**Exercise objective**. The complete listing goes into the output exactly, without its pictures.
Segment Start: Information provided
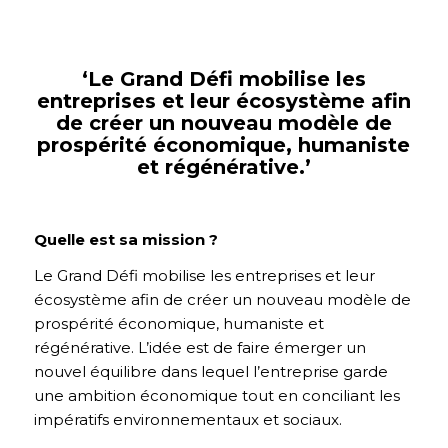
‘Le Grand Défi mobilise les
entreprises et leur écosystème afin
de créer un nouveau modèle de
prospérité économique, humaniste
et régénérative.’
Quelle est sa mission ?
Le Grand Défi mobilise les entreprises et leur
écosystème afin de créer un nouveau modèle de
prospérité économique, humaniste et
régénérative. L’idée est de faire émerger un
nouvel équilibre dans lequel l’entreprise garde
une ambition économique tout en conciliant les
impératifs environnementaux et sociaux.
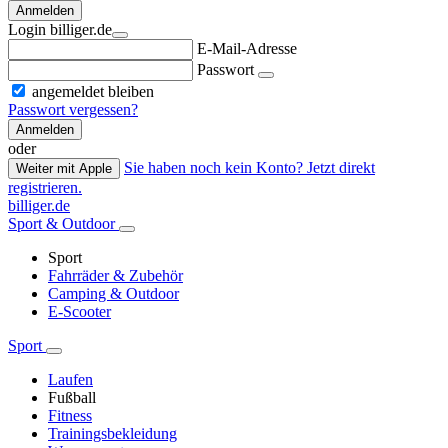
Anmelden
Login billiger.de
E-Mail-Adresse
Passwort
angemeldet bleiben
Passwort vergessen?
Anmelden
oder
Sie haben noch kein Konto? Jetzt direkt
Weiter mit Apple
registrieren.
billiger.de
Sport & Outdoor
Sport
Fahrräder & Zubehör
Camping & Outdoor
E-Scooter
Sport
Laufen
Fußball
Fitness
Trainingsbekleidung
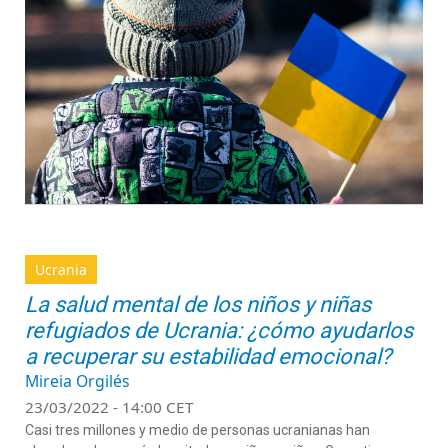
Ucrania
La salud mental de los niños y niñas
refugiados de Ucrania: ¿cómo ayudarlos
a recuperar su estabilidad emocional?
Mireia Orgilés
23/03/2022 - 14:00 CET
Casi tres millones y medio de personas ucranianas han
Segment End: Information provided
**Solution to the exercise**.
‘Le Grand Défi mobilise les
entreprises et leur écosystème afin
de créer un nouveau modèle de
prospérité économique, humaniste
et régénérative.’
Quelle est sa mission ?
Le Grand Défi mobilise les entreprises et leur
écosystème afin de créer un nouveau modèle de
prospérité économique, humaniste et
régénérative. L’idée est de faire émerger un
nouvel équilibre dans lequel l’entreprise garde
une ambition économique tout en conciliant les
impératifs environnementaux et sociaux.
Anmelden
Login billiger.de
E-Mail-Adresse
Passwort
angemeldet bleiben
Passwort vergessen?
Anmelden
oder
Sie haben noch kein Konto? Jetzt direkt
Weiter mit Apple
registrieren.
billiger.de
Sport & Outdoor
Sport
Fahrräder & Zubehör
Camping & Outdoor
E-Scooter
Sport
Laufen
Fußball
Fitness
Trainingsbekleidung
Ucrania
La salud mental de los niños y niñas
refugiados de Ucrania: ¿cómo ayudarlos
a recuperar su estabilidad emocional?
Mireia Orgilés
23/03/2022 - 14:00 CET
Casi tres millones y medio de personas ucranianas han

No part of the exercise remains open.